George Bernard Shaw was an Irish playwright, literary critic and a social reformer. He accepted the Nobel Prize for literature in 1925. He was born on July 26, 1856 in a lower-middle class family, in Dublin, Ireland. He was the third child and the only son of George Carr Shaw, a corn miller, and Lucinda Elisabeth (Gurly) Shaw a professional singer and a voice teacher. The family didn’t have very much money to send George to the best private school or university. He attended several regular schools in his hometown in Dublin. George developed a profound knowledge of music, art and literature which originated from his mother’s influence and a few of his visits to the National Gallery of Ireland.
When George was 15, his mother decided to leave his father taking her two daughters to pursue her singing and music teaching career in London.
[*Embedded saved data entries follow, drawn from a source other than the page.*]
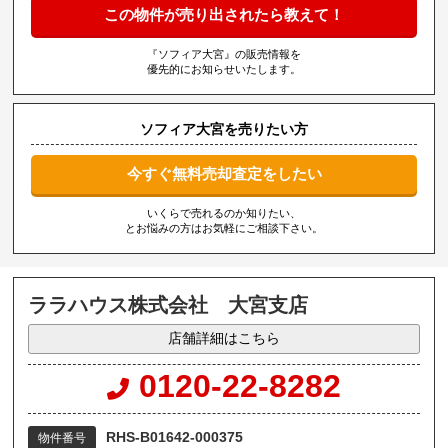
この物件が売り出されたら教えて！
『ソフィア大宮』の販売情報を
優先的にお知らせいたします。
ソフィア大宮を売りたい方
今すぐ無料売却査定をしたい
いくらで売れるのか知りたい、
とお悩みの方はお気軽にご相談下さい。
ララハウス株式会社 大宮支店
店舗詳細はこちら
0120-22-8282
RHS-B01642-000375
物件番号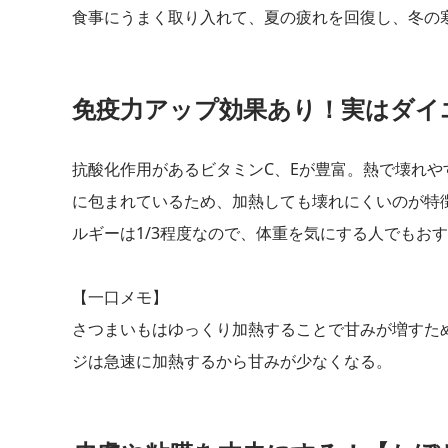
食事にうまく取り入れて、夏の疲れを回復し、冬の
免疫力アップ効果あり！実はダイ
抗酸化作用があるビタミンC、Eが豊富。熱で壊れや
に包まれているため、加熱しても壊れにくいのが特
ルギーは1/3程度なので、体重を気にする人でもお
【一口メモ】
さつまいもはゆっくり加熱することで甘みが増すた
ジは急速に加熱するから甘みが少なくなる。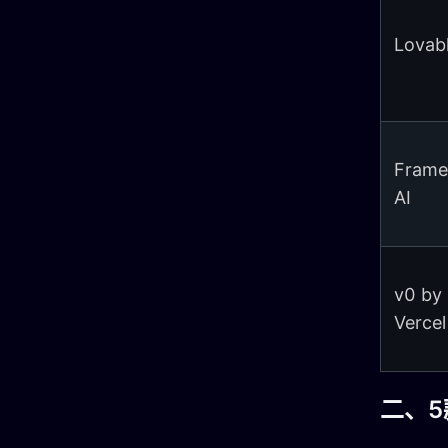
Lovab
Frame
AI
v0 by
Vercel
二、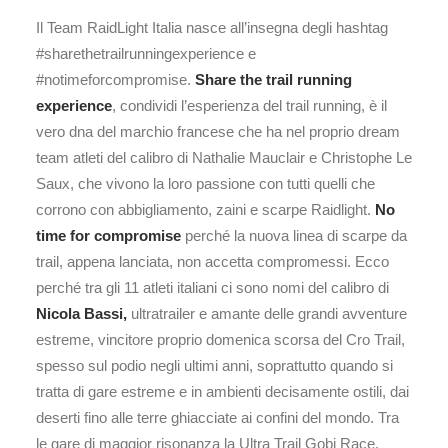
Il Team RaidLight Italia nasce all’insegna degli hashtag
#sharethetrailrunningexperience e
#notimeforcompromise.
Share the trail running
experience
, condividi l’esperienza del trail running, è il
vero dna del marchio francese che ha nel proprio dream
team atleti del calibro di Nathalie Mauclair e Christophe Le
Saux, che vivono la loro passione con tutti quelli che
corrono con abbigliamento, zaini e scarpe Raidlight.
No
time for compromise
perché la nuova linea di scarpe da
trail, appena lanciata, non accetta compromessi. Ecco
perché tra gli 11 atleti italiani ci sono nomi del calibro di
Nicola Bassi,
ultratrailer e amante delle grandi avventure
estreme, vincitore proprio domenica scorsa del Cro Trail,
spesso sul podio negli ultimi anni, soprattutto quando si
tratta di gare estreme e in ambienti decisamente ostili, dai
deserti fino alle terre ghiacciate ai confini del mondo. Tra
le gare di maggior risonanza la Ultra Trail Gobi Race,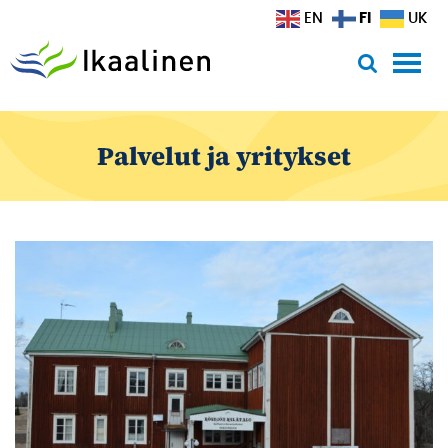
Siirry sisältöön
FI
EN
UK
Palvelut ja yritykset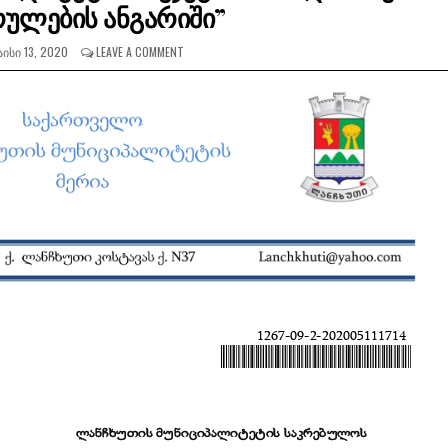
რულების ანგარიში”
ᲘᲡᲘ 13, 2020
LEAVE A COMMENT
George stayed behind and worked as a junior clerk for an estate office to support his father and himself. In 1876, he finally convinced himself to leave Dublin and his father and join his mother and sisters in London. His mother and his older sister had established a successful music career for them in London. When his father died in 1885, he didn’t attend the funeral, and neither did his mother and his surviving sister (the other sister had died previously). While in London, George had high hopes of becoming a writer, but unfortunately he continually experienced frustration and poverty. He depended heavily on his mother to help him financially. He spent a lot of his time in libraries and in the British Museum reading room writing novels and educating himself. He soon joined other public street speakers and gave lectures on socialism standing on soapboxes on street corners. He quickly became one of the most sought after public speakers in England. He wrote “Fabian Manifest”, “Fabianism and the Empire” and “Socialism for Millionaire” and many other articles. He tried to have his written work published but every publisher in London continuously rejected the writings.
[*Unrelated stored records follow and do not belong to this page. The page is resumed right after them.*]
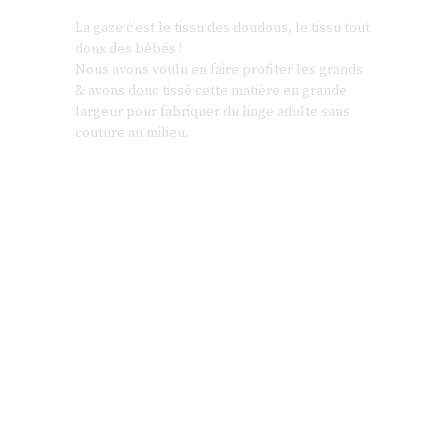
La gaze c’est le tissu des doudous, le tissu tout
doux des bébés !
Nous avons voulu en faire profiter les grands
& avons donc tissé cette matière en grande
largeur pour fabriquer du linge adulte sans
couture au milieu.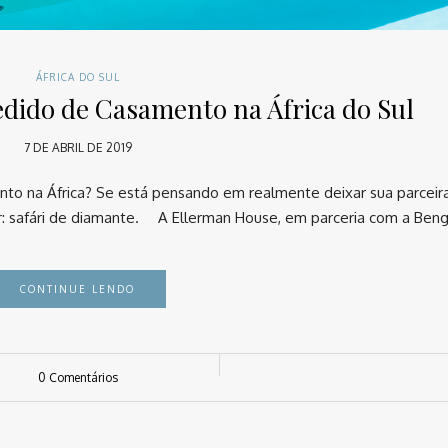
ÁFRICA DO SUL
edido de Casamento na África do Sul
7 DE ABRIL DE 2019
nto na África? Se está pensando em realmente deixar sua parceir
r: safári de diamante. ⠀ A Ellerman House, em parceria com a Ben
CONTINUE LENDO
0 Comentários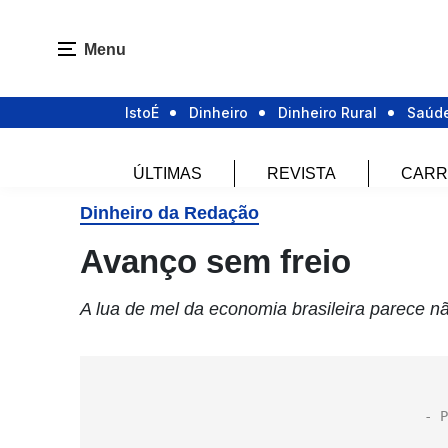
Menu
IstoÉ
Dinheiro
Dinheiro Rural
Saúd
ÚLTIMAS
REVISTA
CARR
Dinheiro da Redação
Avanço sem freio
A lua de mel da economia brasileira parece nã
His first success started on September 17, 1894 after he wrote “Arms and the Man” which was presented on the American soil at the Herald Square Theater in New York by Richard Mansfield. His work began to quickly take off especially in the U.S. theatre and worldwide. Gradually, he started to reach popularity and fame but not yet in English Theater until ten years later around 1904. He became one of the most magnificent journalists in London. Some of his greatest works for the stage are “Caesar and Cleopatra”, “the Don Juan in Hell”, Episode of “Man and superman”, “Heartbreak house” and many more. In 1898, George decided to cease working as a theatre critic and marry Charlotte Payne Townsend, a wealthy Irish woman. It’s been said that his marriage to his wife Charlotte was no more than a platonic relationship. Anyhow, they stayed married until her death in 1943. Being a celebrity, George continued to be involved in local and international politics, writing plays and travelling the world. He visited the Soviet Union having been invited by Stalin himself.
George Bernard Shaw had lived a long and prosperous life. He died in 1950 at the age of 94. He died from complications of his injuries caused by falling from a ladder while pruning a tree on his property at Ayot St. Lawrence in Hetfordshire outside of London.